** Opening INFORMATION PROVIDED block **

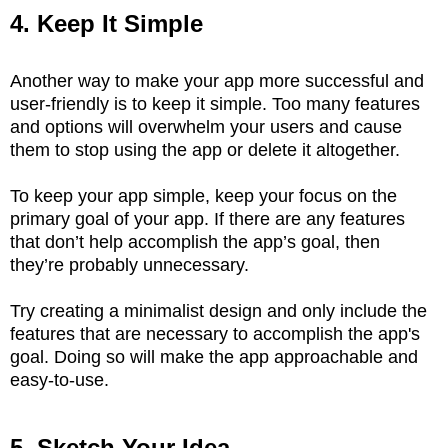
4. Keep It Simple
Another way to make your app more successful and
user-friendly is to keep it simple. Too many features
and options will overwhelm your users and cause
them to stop using the app or delete it altogether.
To keep your app simple, keep your focus on the
primary goal of your app. If there are any features
that don’t help accomplish the app’s goal, then
they’re probably unnecessary.
Try creating a minimalist design and only include the
features that are necessary to accomplish the app's
goal. Doing so will make the app approachable and
easy-to-use.
5. Sketch Your Idea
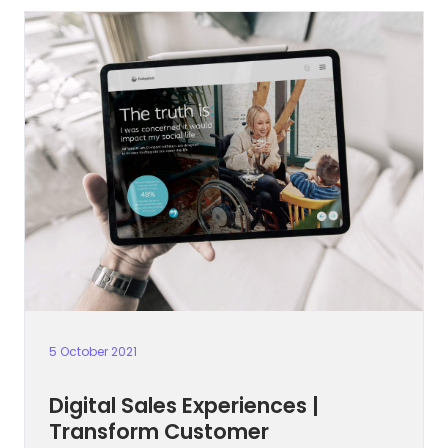
5 October 2021
Digital Sales Experiences |
Transform Customer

** Closing INFORMATION PROVIDED block **

__DIRECTIONS__.
Count, and answer with the number only: how many lines of the data include the string "will"?

__SOLVED EXERCISE__.
2